The A.A.F. had already lifted China’s Sixth Army twice, with its 25,000 men, 2,178 horses and mules, more than 1,500 tons of gear. Now it was time again to pick up the Sixth, which claims to be “the most airborne army in the world.” It was a bigger job than ever: at Chikiang the Sixth had been swollen to more than 33,000 men. The Tenth Air Force’s 443rd Troop Carrier Group loaded 45 to 50 of the men into each of its C-46s, flew them over central China’s great blue lakes to reoccupy Nanking, where Japan’s puppets had reigned. It was all done in 22 days. In the same period, the Air Transport Command, loading 80 Chinese into each of its larger C-54s, carried 26,000 men of the Ninety-fourth Army to Shanghai. Soon the Ninety-fourth was on the wing again. This time it was bound for Peiping. At the same time, the Ninety-second Army was flown to Peiping from Hankow.

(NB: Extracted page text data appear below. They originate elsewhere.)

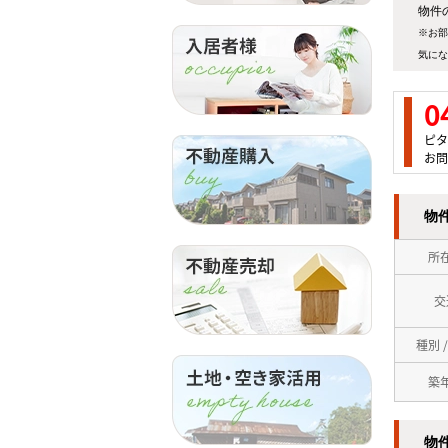
物件の
※お部
気にな
0
ピタ
お問
物
所
交
種別 
築
物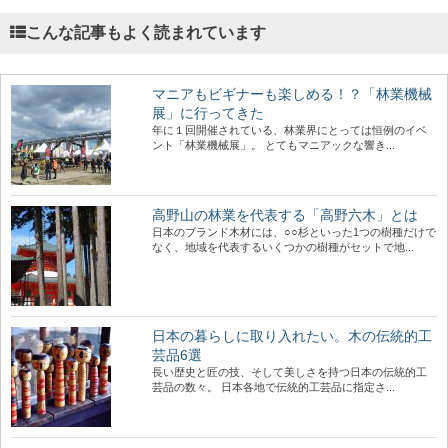
こんな記事もよく読まれています
マニアもビギナーも楽しめる！？「林業機械
展」に行ってきた
年に１回開催されている、林業界にとっては恒例のイベ
ント「林業機械展」。 とてもマニアックな響き...
高野山の林業を代表する「高野六木」とは
日本のブランド木材には、○○杉といった1つの樹種だけで
なく、地域を代表するいくつかの樹種がセットで地...
日本の暮らしに取り入れたい。木の伝統的工
芸品6選
長い歴史と匠の技、そして美しさを持つ日本の伝統的工
芸品の数々。 日本各地で伝統的工芸品に指定さ...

Going Home. The U.S. flyers broke all records for such operations. The bright autumn sky over ancient Peiping drummed with the 20th-Century roar of twin-engined aircraft as the planes swept down on the airfield, hour after hour. They disgorged their human cargo, taxied to gas pumps manned by Hopeh coolies, hopped off and were on their way south again within 50 minutes.
The job took nine days, instead of the scheduled month. An A.A.F. officer explained the speed : “You see what the boys can do when they’re going home.” Sometimes Chinese military passengers turned up at airports with wives & children, or with concubines, hoping to take them along, but most showed good military discipline and resigned themselves to discomfort. The crowding was so great that they jampacked the floor in a sitting position, each man’s back against another’s bent knees. Because ground troops have a tendency to airsickness, an open barrel in the middle of the cabin was standard equipment.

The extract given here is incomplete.